Data extracted from a collection:
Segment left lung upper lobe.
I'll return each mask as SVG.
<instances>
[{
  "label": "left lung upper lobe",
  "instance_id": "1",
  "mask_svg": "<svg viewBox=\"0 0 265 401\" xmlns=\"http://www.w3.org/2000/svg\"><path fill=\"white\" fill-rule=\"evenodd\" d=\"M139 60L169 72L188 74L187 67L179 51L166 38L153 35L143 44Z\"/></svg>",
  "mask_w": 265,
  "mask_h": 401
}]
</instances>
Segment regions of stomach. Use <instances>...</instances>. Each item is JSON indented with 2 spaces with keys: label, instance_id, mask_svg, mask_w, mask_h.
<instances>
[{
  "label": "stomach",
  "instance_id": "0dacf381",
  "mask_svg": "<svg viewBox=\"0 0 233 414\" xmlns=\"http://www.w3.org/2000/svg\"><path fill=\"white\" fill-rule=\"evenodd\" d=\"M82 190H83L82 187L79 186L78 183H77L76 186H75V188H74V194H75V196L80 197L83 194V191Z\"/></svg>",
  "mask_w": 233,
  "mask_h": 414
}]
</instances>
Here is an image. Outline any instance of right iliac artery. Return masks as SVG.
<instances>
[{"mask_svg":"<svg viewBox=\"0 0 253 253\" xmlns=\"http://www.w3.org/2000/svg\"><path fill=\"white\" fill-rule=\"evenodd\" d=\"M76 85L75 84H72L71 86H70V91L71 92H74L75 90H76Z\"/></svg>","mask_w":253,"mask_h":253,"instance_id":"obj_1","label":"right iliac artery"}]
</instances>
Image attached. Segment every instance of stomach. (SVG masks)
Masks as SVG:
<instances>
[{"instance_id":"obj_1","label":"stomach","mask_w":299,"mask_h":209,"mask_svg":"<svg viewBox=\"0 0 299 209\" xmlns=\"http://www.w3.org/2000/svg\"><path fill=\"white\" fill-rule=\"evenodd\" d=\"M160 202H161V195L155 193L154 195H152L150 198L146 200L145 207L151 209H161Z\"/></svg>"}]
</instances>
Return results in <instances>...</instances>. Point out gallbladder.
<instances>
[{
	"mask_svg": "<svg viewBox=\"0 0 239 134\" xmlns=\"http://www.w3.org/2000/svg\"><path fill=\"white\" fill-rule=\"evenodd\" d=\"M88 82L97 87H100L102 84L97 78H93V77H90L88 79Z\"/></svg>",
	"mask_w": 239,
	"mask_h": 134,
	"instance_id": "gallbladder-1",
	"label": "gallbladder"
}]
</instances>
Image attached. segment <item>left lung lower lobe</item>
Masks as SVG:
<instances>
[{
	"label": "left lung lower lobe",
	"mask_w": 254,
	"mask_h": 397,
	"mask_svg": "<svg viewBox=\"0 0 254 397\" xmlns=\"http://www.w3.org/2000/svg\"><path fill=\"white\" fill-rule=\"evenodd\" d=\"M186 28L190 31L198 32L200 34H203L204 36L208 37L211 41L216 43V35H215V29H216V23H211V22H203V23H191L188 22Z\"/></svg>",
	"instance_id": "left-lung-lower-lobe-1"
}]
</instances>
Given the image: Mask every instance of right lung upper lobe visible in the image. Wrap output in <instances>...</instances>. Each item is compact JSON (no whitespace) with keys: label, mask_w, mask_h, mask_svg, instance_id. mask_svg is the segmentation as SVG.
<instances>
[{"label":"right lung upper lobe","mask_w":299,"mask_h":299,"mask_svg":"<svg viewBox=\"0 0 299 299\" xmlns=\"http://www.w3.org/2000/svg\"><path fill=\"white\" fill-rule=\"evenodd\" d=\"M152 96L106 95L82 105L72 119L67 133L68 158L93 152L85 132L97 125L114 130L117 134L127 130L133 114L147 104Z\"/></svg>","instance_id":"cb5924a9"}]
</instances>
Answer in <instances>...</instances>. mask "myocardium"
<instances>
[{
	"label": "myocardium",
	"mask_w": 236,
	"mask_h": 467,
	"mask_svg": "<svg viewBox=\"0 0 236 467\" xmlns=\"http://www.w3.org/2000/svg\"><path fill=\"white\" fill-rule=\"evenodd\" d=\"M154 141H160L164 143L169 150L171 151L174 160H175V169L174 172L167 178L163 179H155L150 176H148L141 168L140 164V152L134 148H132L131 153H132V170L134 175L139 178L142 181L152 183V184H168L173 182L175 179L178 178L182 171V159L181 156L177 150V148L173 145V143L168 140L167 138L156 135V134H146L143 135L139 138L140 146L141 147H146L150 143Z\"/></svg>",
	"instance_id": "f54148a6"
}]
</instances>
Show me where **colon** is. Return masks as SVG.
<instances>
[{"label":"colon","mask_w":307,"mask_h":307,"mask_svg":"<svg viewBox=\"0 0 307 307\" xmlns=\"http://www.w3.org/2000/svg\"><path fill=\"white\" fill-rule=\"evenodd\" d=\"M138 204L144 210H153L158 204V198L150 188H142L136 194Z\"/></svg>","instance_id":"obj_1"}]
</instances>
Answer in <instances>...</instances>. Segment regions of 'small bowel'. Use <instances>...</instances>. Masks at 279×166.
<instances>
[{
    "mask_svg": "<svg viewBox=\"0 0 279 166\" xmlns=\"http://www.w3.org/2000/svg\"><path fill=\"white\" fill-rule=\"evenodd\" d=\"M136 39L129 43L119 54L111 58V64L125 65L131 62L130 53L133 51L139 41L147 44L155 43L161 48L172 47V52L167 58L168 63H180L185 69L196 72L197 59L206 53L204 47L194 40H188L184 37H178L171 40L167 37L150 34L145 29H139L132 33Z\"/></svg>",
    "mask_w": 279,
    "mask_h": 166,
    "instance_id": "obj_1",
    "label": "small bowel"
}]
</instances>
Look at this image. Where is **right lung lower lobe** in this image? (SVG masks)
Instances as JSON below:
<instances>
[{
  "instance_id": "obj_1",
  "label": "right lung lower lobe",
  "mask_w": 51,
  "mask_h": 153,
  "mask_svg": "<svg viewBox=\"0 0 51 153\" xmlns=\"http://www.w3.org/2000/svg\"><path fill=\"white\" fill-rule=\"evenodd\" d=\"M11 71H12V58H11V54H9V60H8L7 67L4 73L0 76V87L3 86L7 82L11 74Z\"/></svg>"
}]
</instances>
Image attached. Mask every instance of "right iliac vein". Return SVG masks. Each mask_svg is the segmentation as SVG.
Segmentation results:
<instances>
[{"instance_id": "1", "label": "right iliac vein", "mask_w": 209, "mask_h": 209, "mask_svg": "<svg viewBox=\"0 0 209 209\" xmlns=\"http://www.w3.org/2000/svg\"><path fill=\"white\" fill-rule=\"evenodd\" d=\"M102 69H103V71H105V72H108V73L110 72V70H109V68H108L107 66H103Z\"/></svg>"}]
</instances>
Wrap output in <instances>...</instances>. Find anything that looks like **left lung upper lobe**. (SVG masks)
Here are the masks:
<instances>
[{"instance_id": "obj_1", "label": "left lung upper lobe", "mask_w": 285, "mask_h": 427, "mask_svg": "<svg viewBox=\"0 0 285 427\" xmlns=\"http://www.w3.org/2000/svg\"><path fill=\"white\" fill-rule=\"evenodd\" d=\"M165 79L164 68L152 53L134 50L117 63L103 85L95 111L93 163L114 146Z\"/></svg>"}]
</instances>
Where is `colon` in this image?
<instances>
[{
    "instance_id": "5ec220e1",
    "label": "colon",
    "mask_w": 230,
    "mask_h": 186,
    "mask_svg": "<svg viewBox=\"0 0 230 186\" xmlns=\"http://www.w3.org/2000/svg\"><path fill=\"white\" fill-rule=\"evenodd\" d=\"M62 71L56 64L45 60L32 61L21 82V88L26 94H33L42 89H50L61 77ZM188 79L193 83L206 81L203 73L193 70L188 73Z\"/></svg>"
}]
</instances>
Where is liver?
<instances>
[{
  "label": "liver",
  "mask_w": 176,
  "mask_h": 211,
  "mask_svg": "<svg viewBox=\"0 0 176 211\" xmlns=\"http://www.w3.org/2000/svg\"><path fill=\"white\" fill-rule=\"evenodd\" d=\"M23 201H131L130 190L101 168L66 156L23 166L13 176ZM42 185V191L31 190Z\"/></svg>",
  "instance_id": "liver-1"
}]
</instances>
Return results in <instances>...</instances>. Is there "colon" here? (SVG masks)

**WHAT IS EXPECTED**
What are the lines from the one with "Where is liver?" through the end of the entries? Give them again exactly, both end lines included.

**OUTPUT OF THE TASK**
Where is liver?
<instances>
[{
  "label": "liver",
  "mask_w": 176,
  "mask_h": 211,
  "mask_svg": "<svg viewBox=\"0 0 176 211\" xmlns=\"http://www.w3.org/2000/svg\"><path fill=\"white\" fill-rule=\"evenodd\" d=\"M23 201H131L130 190L101 168L66 156L23 166L13 176ZM42 185V191L31 190Z\"/></svg>",
  "instance_id": "liver-1"
}]
</instances>
Return results in <instances>...</instances>. Is there "colon" here? (SVG masks)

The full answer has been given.